▸ Task prompt: Pull out all lines from the listing below in which the word "Privacy" appears.

━━━━━ Records ━━━━━

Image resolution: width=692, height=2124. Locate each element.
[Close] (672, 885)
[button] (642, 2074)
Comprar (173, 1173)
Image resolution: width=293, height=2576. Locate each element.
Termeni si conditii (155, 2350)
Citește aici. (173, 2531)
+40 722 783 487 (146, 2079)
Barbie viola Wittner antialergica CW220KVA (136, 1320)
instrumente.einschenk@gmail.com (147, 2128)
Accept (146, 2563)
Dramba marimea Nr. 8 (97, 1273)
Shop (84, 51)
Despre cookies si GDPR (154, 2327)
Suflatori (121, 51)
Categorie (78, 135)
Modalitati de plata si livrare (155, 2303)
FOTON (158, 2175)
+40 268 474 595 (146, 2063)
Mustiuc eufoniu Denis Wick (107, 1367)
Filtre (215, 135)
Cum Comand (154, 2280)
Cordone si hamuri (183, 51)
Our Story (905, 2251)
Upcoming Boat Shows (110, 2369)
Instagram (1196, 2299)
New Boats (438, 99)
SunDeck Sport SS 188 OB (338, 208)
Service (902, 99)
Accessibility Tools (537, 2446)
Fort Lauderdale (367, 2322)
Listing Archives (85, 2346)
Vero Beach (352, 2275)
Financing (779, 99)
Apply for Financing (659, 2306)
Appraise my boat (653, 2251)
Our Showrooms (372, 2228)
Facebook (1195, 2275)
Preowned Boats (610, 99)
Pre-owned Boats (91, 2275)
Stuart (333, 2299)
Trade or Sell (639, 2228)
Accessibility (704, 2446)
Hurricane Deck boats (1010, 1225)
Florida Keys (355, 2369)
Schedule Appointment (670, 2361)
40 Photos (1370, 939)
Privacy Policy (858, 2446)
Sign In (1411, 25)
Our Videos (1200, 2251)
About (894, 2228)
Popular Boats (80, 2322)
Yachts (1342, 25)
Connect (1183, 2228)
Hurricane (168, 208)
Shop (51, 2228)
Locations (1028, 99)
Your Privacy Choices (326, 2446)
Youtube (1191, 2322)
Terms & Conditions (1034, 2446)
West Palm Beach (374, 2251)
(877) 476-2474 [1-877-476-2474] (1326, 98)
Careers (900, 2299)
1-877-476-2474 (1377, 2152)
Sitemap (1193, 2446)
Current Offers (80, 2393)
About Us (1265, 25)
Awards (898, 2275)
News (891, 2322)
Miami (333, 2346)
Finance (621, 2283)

━━━━━

▸ Result of this exercise:
Privacy Policy (858, 2446)
Your Privacy Choices (326, 2446)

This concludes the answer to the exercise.